EXERCISE DETAILS
Some entries follow. Reproduce exactly the lines starting at the one with "Brands (475, 1334)" and stopping after the one with "Aftermarket".

EXERCISE DATA

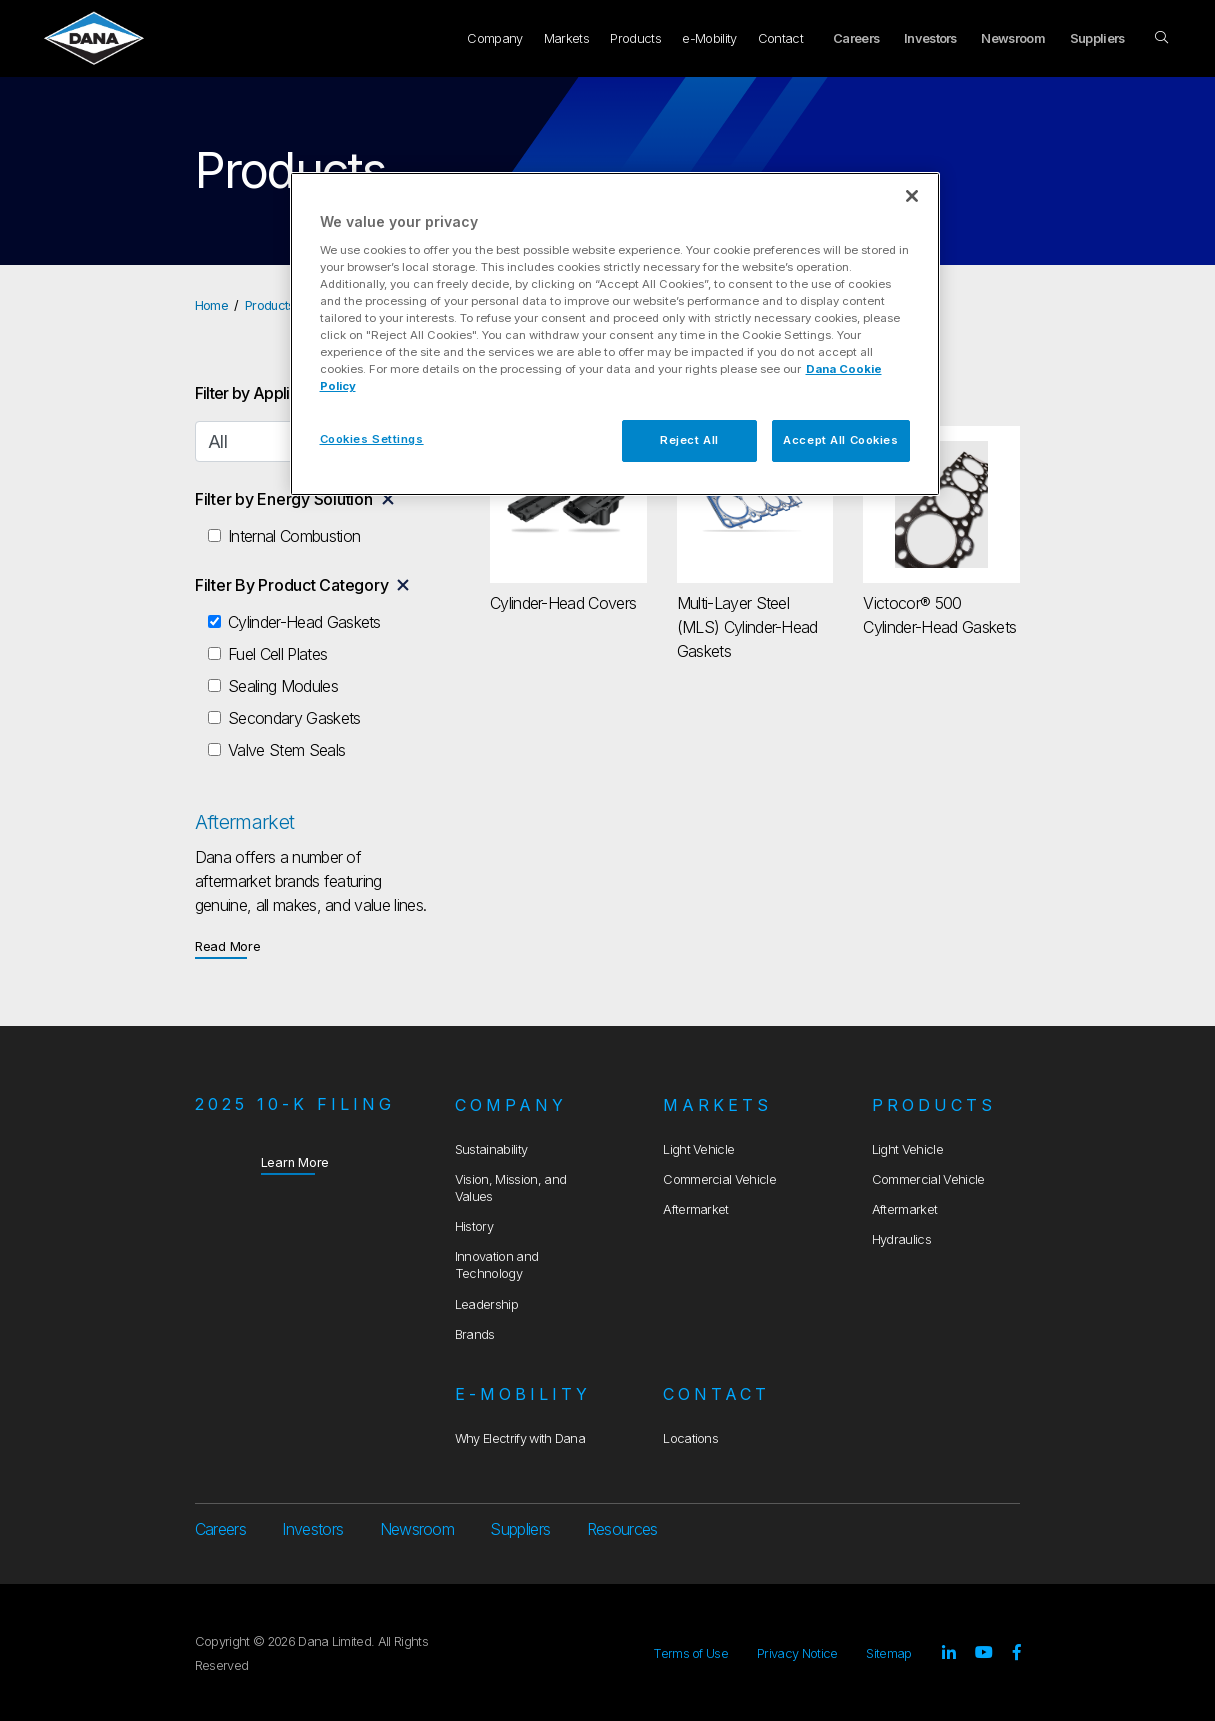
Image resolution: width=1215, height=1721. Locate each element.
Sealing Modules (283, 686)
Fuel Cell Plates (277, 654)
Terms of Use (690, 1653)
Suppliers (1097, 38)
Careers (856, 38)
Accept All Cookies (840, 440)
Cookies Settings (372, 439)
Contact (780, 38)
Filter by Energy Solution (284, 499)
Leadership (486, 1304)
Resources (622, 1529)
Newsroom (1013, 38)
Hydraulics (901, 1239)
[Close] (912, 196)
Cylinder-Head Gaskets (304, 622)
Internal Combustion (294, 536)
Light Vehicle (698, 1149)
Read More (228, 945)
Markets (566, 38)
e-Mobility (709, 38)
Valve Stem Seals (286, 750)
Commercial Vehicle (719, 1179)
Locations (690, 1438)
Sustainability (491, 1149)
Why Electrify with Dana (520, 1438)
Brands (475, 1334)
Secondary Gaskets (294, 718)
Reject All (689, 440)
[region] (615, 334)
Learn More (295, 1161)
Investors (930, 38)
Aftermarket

==

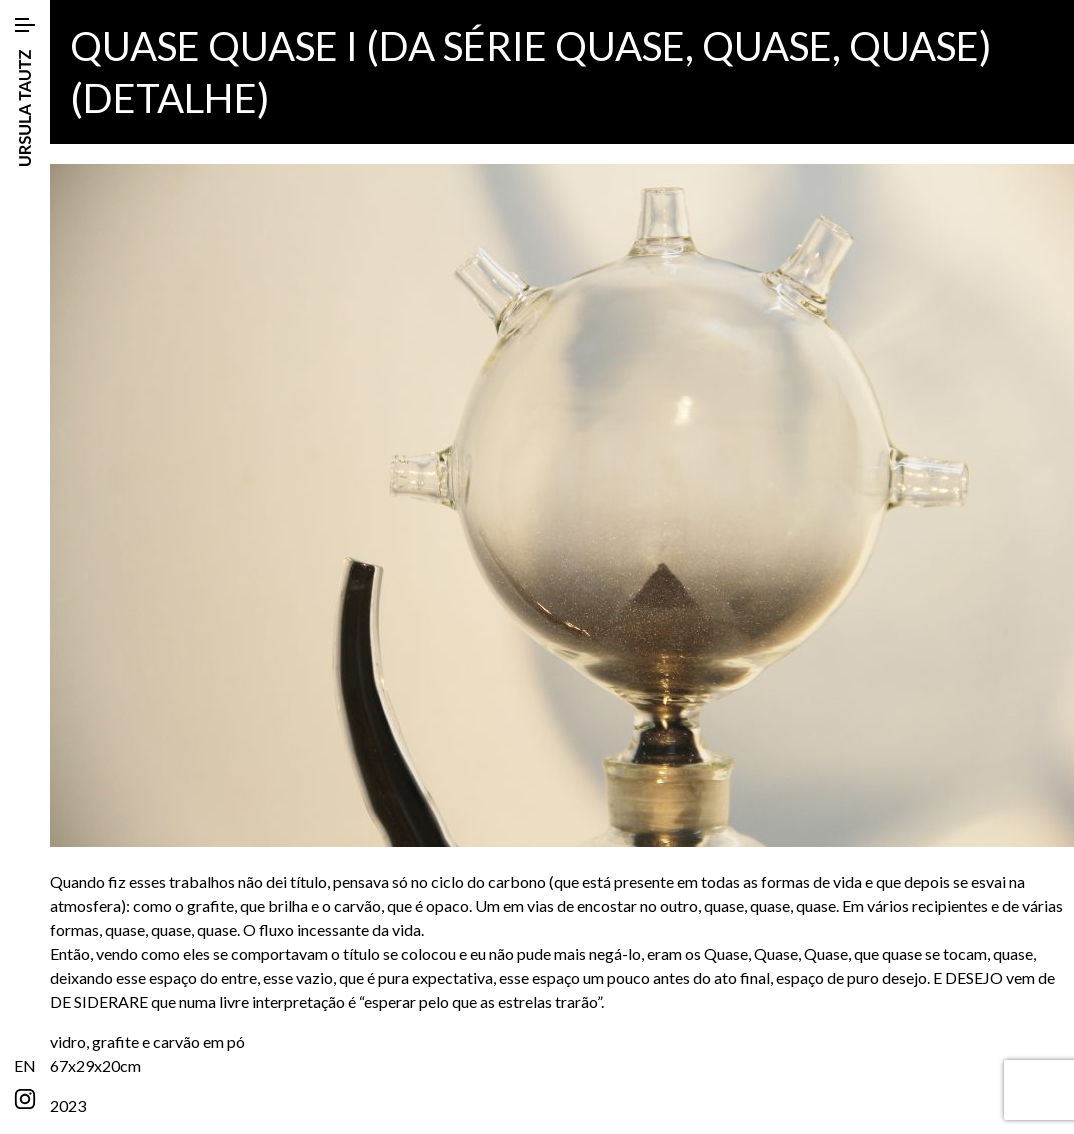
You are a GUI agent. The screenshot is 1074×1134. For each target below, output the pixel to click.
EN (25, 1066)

ANSWER
Brands (475, 1334)
Secondary Gaskets (294, 718)
Reject All (689, 440)
[region] (615, 334)
Learn More (295, 1161)
Investors (930, 38)
Aftermarket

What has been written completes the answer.